Since there are only 4 characters in DNA strings, we don’t need 8 bits to encode them — just two bits would do:
let dna_encoding_size = 2
We can the implement the encoding from DNA characters to 2-bit integers and vice versa:
let dna_encoder = function
| 'A' -> 0
| 'C' -> 1
| 'G' -> 2
| 'T' -> 3
| _ -> raise (Failure "DNA encoding error")
let dna_decoder = function
| 0 -> 'A'
| 1 -> 'C'
| 2 -> 'G'
| 3 -> 'T'
| _ -> raise (Failure "DNA decoding error")
Let us now implement the binary serializers/deserializers for DNA data using this format. This can be accomplished using the general binary-manipulating primitives defined above.

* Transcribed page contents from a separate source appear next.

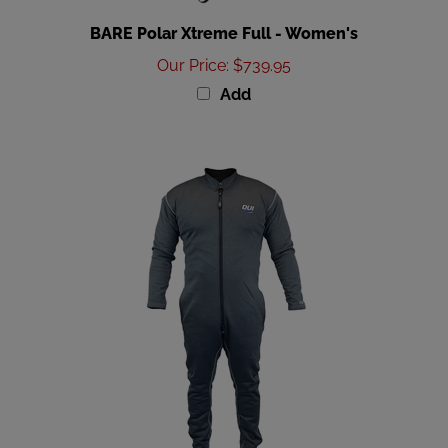
BARE Polar Xtreme Full - Women's
Our Price
:
$739.95
Add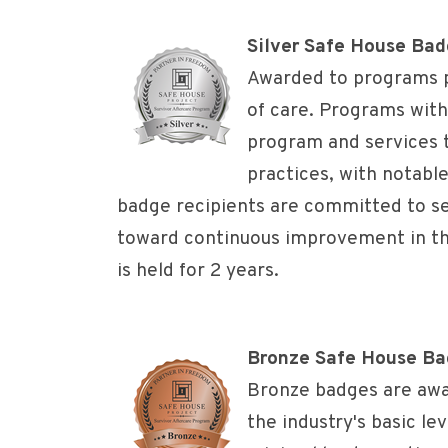
Silver Safe House Ba
Awarded to programs p
of care. Programs with
program and services 
practices, with notabl
badge recipients are committed to se
toward continuous improvement in the
is held for 2 years.
Bronze Safe House B
Bronze badges are awa
the industry's basic lev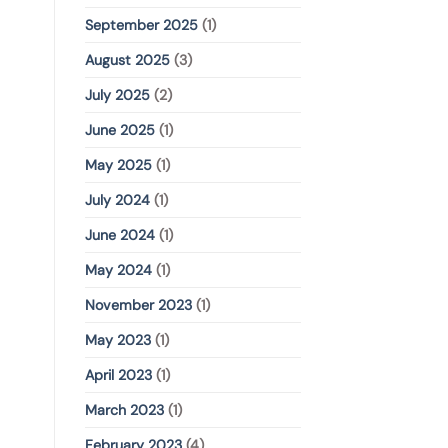
September 2025
(1)
August 2025
(3)
July 2025
(2)
June 2025
(1)
May 2025
(1)
July 2024
(1)
June 2024
(1)
May 2024
(1)
November 2023
(1)
May 2023
(1)
April 2023
(1)
March 2023
(1)
February 2023
(4)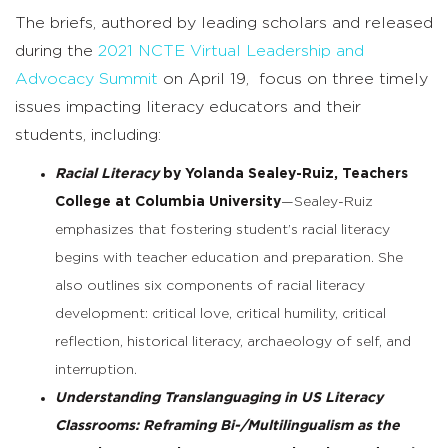
The briefs, authored by leading scholars and released
during the
2021 NCTE Virtual Leadership and
Advocacy Summit
on April 19, focus on three timely
issues impacting literacy educators and their
students, including:
Racial Literacy
by Yolanda Sealey-Ruiz, Teachers
College at Columbia University
—Sealey-Ruiz
emphasizes that fostering student’s racial literacy
begins with teacher education and preparation. She
also outlines six components of racial literacy
development: critical love, critical humility, critical
reflection, historical literacy, archaeology of self, and
interruption.
Understanding Translanguaging in US Literacy
Classrooms: Reframing Bi-/Multilingualism as the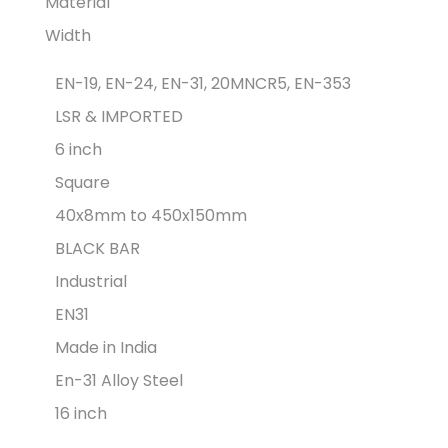
Material
Width
EN-19, EN-24, EN-31, 20MNCR5, EN-353
LSR & IMPORTED
6 inch
Square
40x8mm to 450x150mm
BLACK BAR
Industrial
EN31
Made in India
En-31 Alloy Steel
16 inch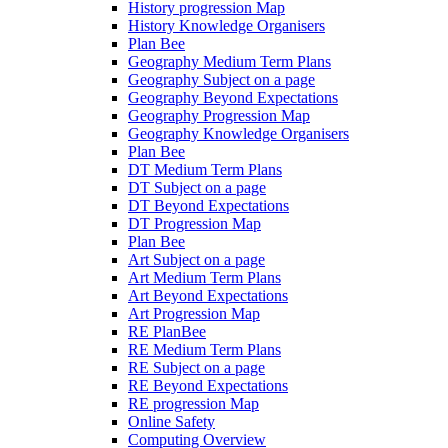
History progression Map
History Knowledge Organisers
Plan Bee
Geography Medium Term Plans
Geography Subject on a page
Geography Beyond Expectations
Geography Progression Map
Geography Knowledge Organisers
Plan Bee
DT Medium Term Plans
DT Subject on a page
DT Beyond Expectations
DT Progression Map
Plan Bee
Art Subject on a page
Art Medium Term Plans
Art Beyond Expectations
Art Progression Map
RE PlanBee
RE Medium Term Plans
RE Subject on a page
RE Beyond Expectations
RE progression Map
Online Safety
Computing Overview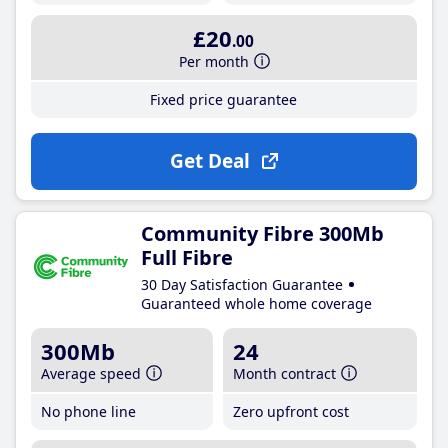
£20
.00
Per month
Fixed price guarantee
Get Deal
Community Fibre 300Mb
Full Fibre
30 Day Satisfaction Guarantee
Guaranteed whole home coverage
300Mb
24
Average speed
Month contract
No phone line
Zero upfront cost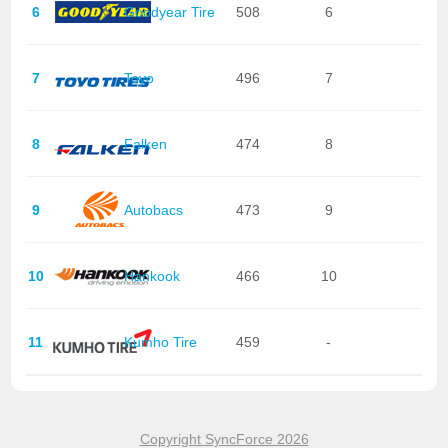
6
Goodyear Tire
508
6
7
Toyo
496
7
8
Falken
474
8
9
Autobacs
473
9
10
Hankook
466
10
11
Kumho Tire
459
-
Copyright SyncForce 2026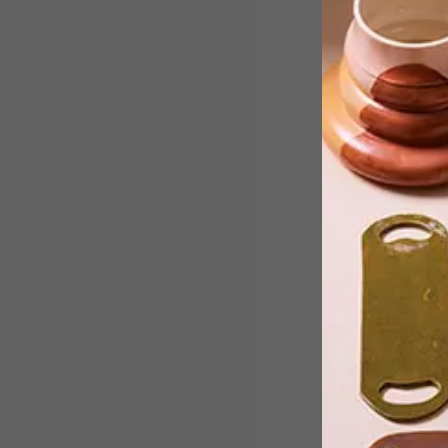
Manchester-based artist Jordan
Bolton creates striking photographic
posters inspired by film and music,
using only his iPhone. We asked him a
few questions about his passion.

The writing procedure starts by putting a header to the bit file of
size 30 (the largest size of a bit-sequence supported by
Extlib.IO
), which is a serialised integer indicating the length of
the following sequence of 2-bit encoded DNA characters. We did not
need to put this information for 8-bit strings, but need it here
because of the file padding via flush_bits
:
let write_dna_to_binary filename text =
let serialize out text =
let size = String.length text in
write_bits out ~nbits:30 size;
for i = 0 to size - 1 do
let ch = dna_encoder text.[i] in
write_bits out ~nbits:dna_encoding_size ch;
done
in
write_to_binary serialize filename text
The deserializer proceeds by first retrieving the header and learning the length of the stream of 2-bit characters, and then using this information to read the DNA string into a buffer and return it as an OCaml string:
let read_dna_from_binary filename =
let deserialize input =
let buffer = Buffer.create 1 in
let input_length = read_bits input 30 in
for _ = 0 to input_length - 1 do
let bits = read_bits input dna_encoding_size in
let ch = dna_decoder bits in
Buffer.add_char buffer ch
done;
Buffer.contents buffer
in
read_from_binary deserialize filename
We can now test our compression/decompression procedure for DNAs:
let dna_compression_test d =
let filename = "dna.tmp" in
write_dna_to_binary filename d;
let d' = read_dna_from_binary filename in
Sys.remove filename;
d = d'
Question: How can we see if the compression is beneficial?